Pengetahuan tentang kompleksitas cahaya sejati yang tak terhitung ini adalah hasil pengalaman langsung dari Suhrawardi dan bisa diverifikasi langsung melalui testimoni para pemikir besar masa lalu, baik dari Yunani mau pun dari Timur. Form Platonis bukanlah universal logis tetapi cahaya sejati, immaterial mind, yang menjadi sebab bagi spesies yaitu arketip. Seiring menuruni tangga ontologis, cahaya sejati makin redup dan lebih kompleks. Salah satunya, cahaya sejati menjadi jiwa manusia yang kekuatannya terbatas.

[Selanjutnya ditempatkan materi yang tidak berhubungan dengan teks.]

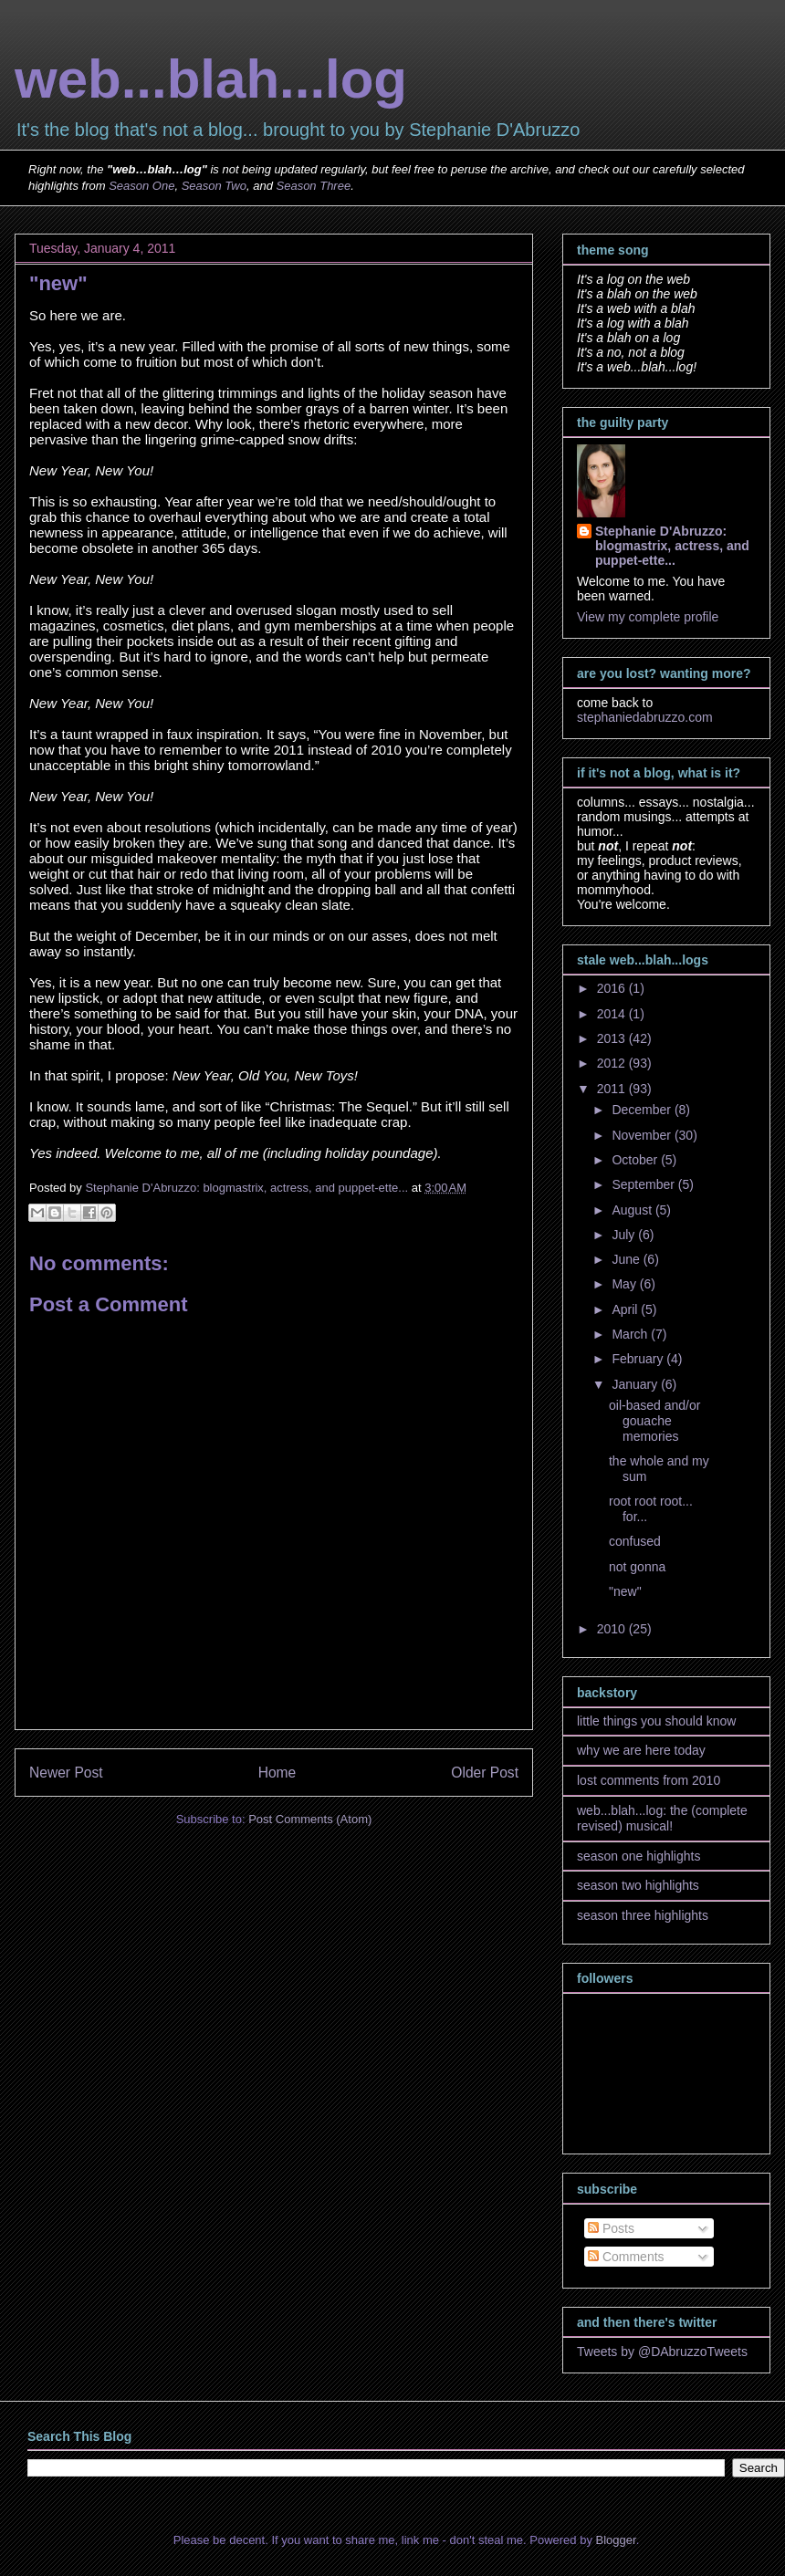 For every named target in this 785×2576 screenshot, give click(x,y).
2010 (613, 1629)
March (631, 1334)
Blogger (616, 2540)
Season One (141, 186)
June (627, 1259)
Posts (611, 2228)
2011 (613, 1088)
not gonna (637, 1566)
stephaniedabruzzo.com (645, 717)
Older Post (484, 1772)
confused (635, 1541)
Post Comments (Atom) (310, 1819)
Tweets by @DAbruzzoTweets (662, 2351)
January (636, 1384)
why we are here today (641, 1750)
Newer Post (66, 1772)
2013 (613, 1038)
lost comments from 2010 (648, 1780)
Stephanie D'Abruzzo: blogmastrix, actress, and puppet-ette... (672, 546)
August (633, 1210)
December (643, 1109)
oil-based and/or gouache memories (654, 1421)
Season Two (214, 186)
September (644, 1184)
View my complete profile (647, 617)
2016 (613, 988)
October (636, 1159)
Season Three (314, 186)
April (626, 1309)
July (625, 1234)
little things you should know (656, 1721)
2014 (613, 1013)
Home (277, 1772)
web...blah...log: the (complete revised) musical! (662, 1818)
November (643, 1135)
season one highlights (638, 1856)
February (639, 1358)
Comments (626, 2256)
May (625, 1284)
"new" (625, 1591)
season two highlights (638, 1885)
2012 (613, 1063)
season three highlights (642, 1915)
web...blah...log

Wacana 2.3: Dinamika Cahaya
Dinamika cahaya membahas aktivitas cahaya dan, khususnya, relasi antara cahaya sejati, gerak semesta, dan kejadian temporal di dunia sublunar. Sederhananya, gerak perputaran abadi semesta, arena bola-bola langit, adalah penghubung antara kompleksitas cahaya sejati yang abadi dengan dunia yang terungkap secara fisik.

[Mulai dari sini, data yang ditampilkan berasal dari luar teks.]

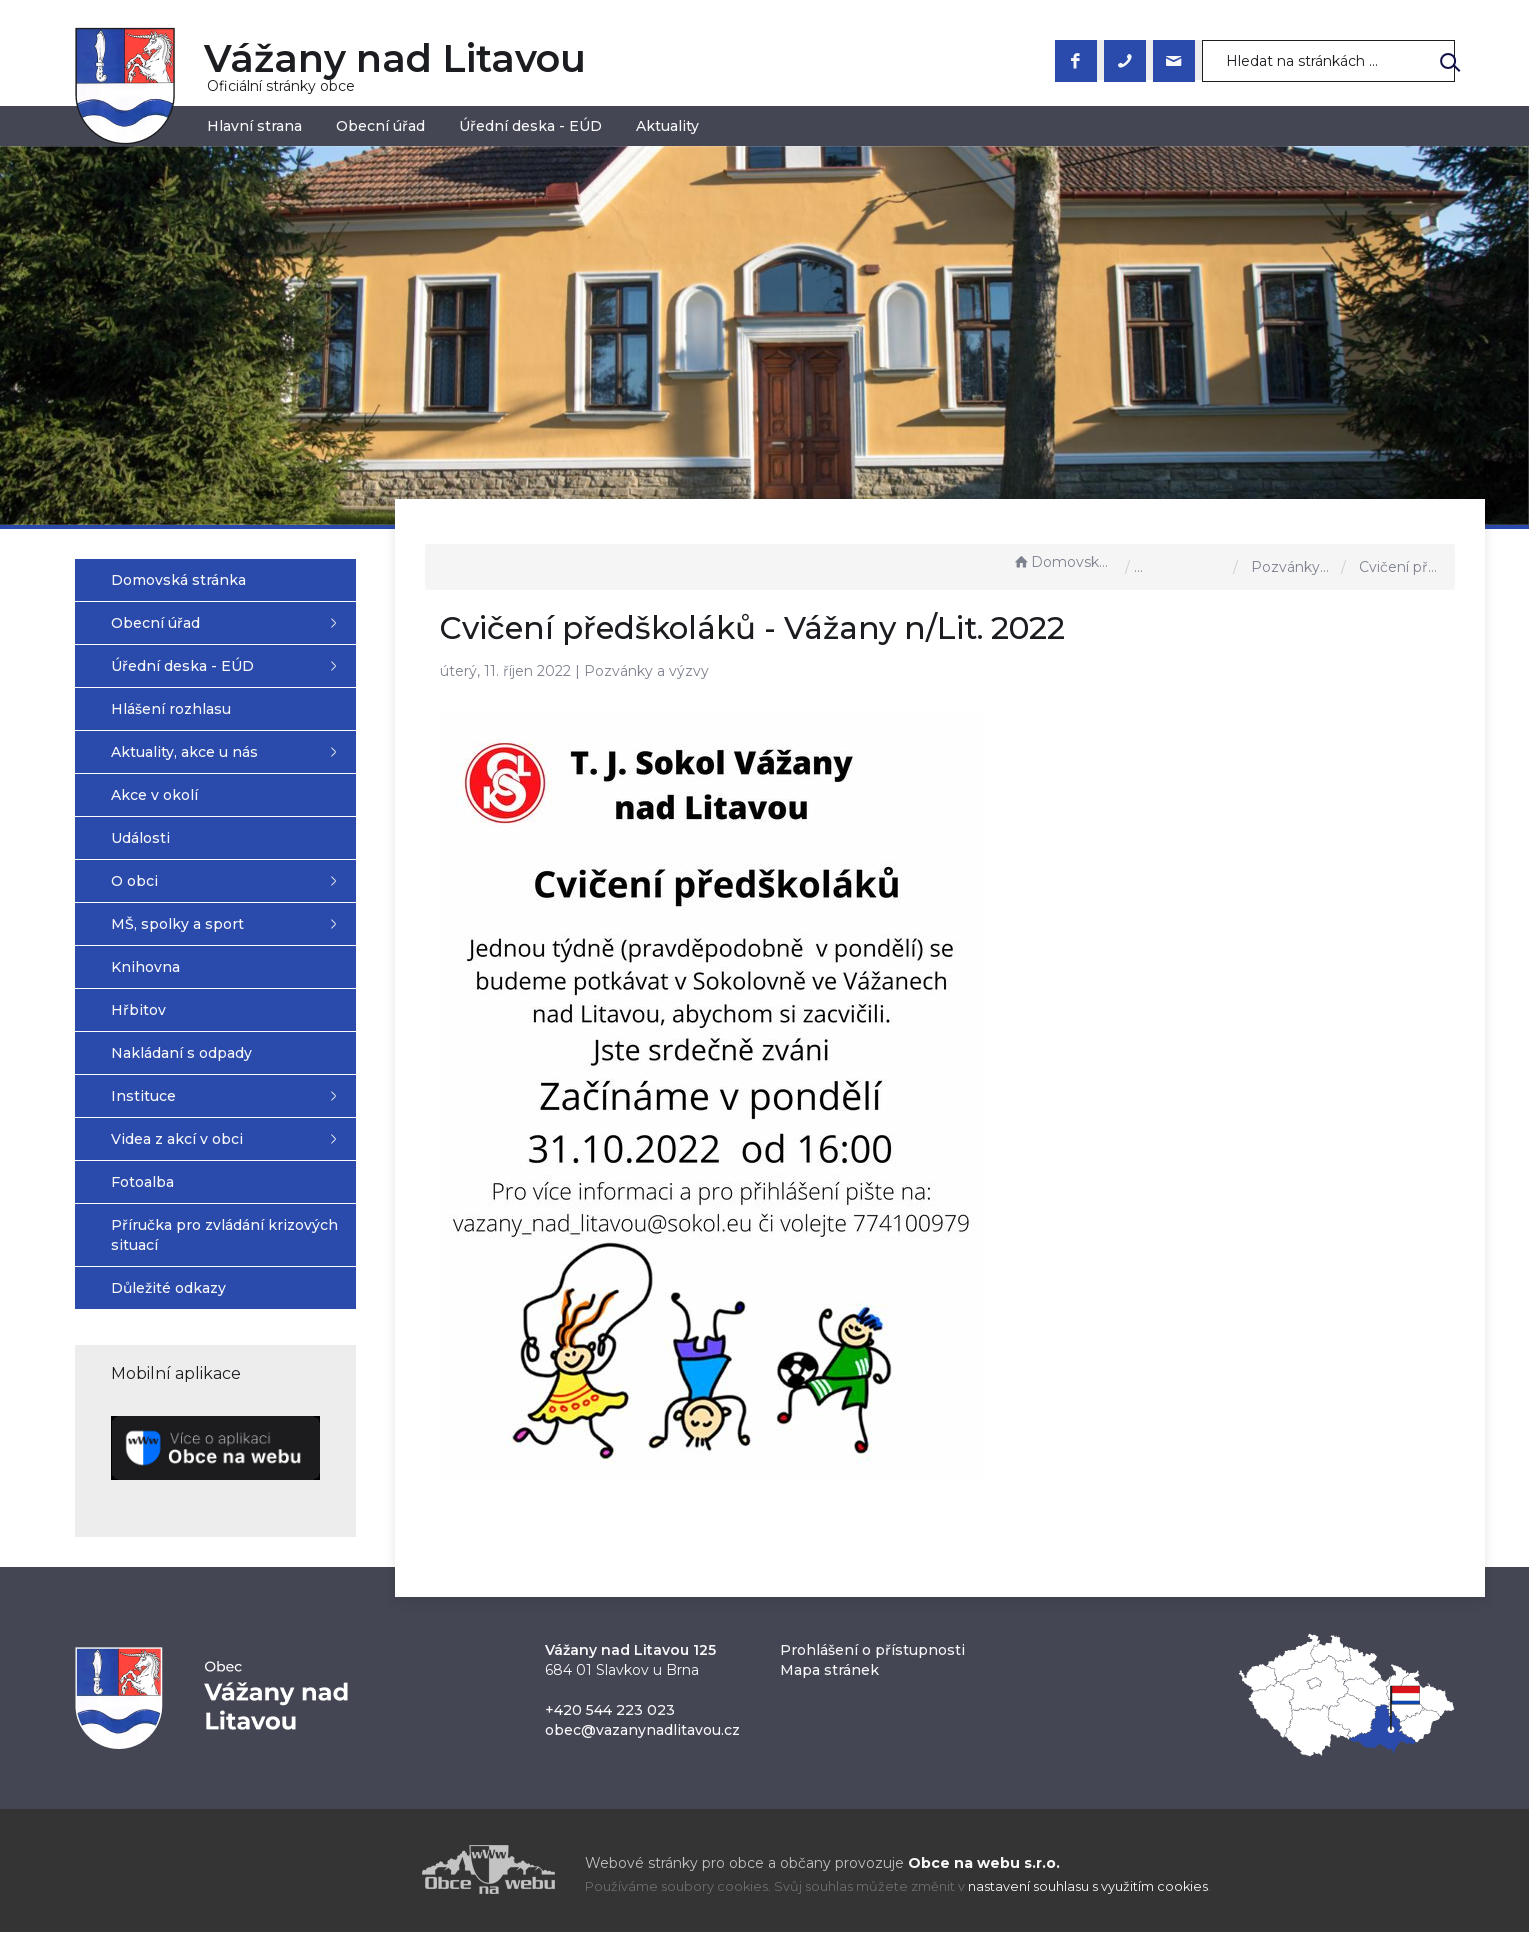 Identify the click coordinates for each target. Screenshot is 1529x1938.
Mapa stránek (829, 1676)
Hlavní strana (254, 126)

Wacana 2.4: Realisasi Cahaya
Realisasi cahaya membahas tentang topik fisik. Pertama, Suhrawardi menyusun ulang 4 unsur dengan menolak api sebagai unsur mandiri. Tiga unsur adalah: (1) buram, opaque; (2) tembus pandang, translucent, dan (3) lembut, subtle. Selanjutnya, Suhrawardi menunjukkan bahwa setiap gerak, pada analisis akhir, bersumber dari cahaya. Akhirnya, Suhrawardi membahas tema psikologi tradisional: asal mula jiwa, indera, relasi antara jiwa rasional dengan animal, jumlah indera dalam secara alami, yang semuanya mengarah kepada teori ilmu huduri.
Saya melihat Suhrawardi dengan cermat, dan tepat, menolak api untuk dianggap sebagai unsur. Kita mempertimbangkan maksud unsur adalah materi atau benda maka ada keselarasan opaque = benda padat, translucent = benda cair, dan subtle = benda gas. Sedangkan api adalah kalor atau energi panas. Fisika modern menunjukkan hukum kesetaraan massa energi yaitu formula Einstein E = mc^2. Sehingga benar bahwa energi tidak mandiri terhadap materi. Jadi, Suhrawardi benar bahwa api tidak mandiri dari unsur-unsur lain.

Wacana 2.5: Cahaya Masa Depan
Cahaya masa depan membahas tema etika, agama, dan nasib masa depan. Pertama, Suhrawardi membahas konsep reinkarnasi dan menolaknya sebagai tidak meyakinkan. Jiwa manusia lahir pada badan manusia, kemudian, lahir kembali pada badan binatang untuk dibersihkan. Bagaimana pun, reinkarnasi bermaksud menyatakan bahwa jiwa manusia immortal dan akan mampu menuju dunia cahaya yang abadi.
Selanjutnya, HI menunjukkan bahwa jiwa manusia yang tidak berkembang mendapat pahala dan hukuman di “dunia image”. Kejahatan, di dunia ini, bukan diciptakan langsung oleh Cahaya Maha Cahaya, tetapi, merupakan dampak sampingan dari gerak semesta. Dunia ini adalah yang terbaik dan satu-satunya yang mungkin serta jauh lebih sedikit kejahatan dari kebaikan. Kenabian, mimpi sejati, dan yang sejenisnya adalah mungkin di dunia ini karena form dari kejadian dituliskan, dengan suatu cara, di semesta. Dan bisa diakses oleh manusia dengan kondisi tertentu. Terdapat beragam pengalaman, di antaranya: irama semesta; nabi, orang suci, dan para kreator mampu membawa form dari “dunia image” menjadi wujud nyata di dunia ini. Pada titik ini, Suhrawardi menggambarkan dua pengalaman ekstase dari mistikus dan nabi serta memastikan bahwa Tuhan mengabulkan doa-doa mereka. Selanjutnya, dia mendaftar beberapa contoh pengalaman mistis yang melibatkan cahaya. Kemudian, dia menutup HI dengan wasiat agar para murid mengkaji kitab ini dengan hati-hati.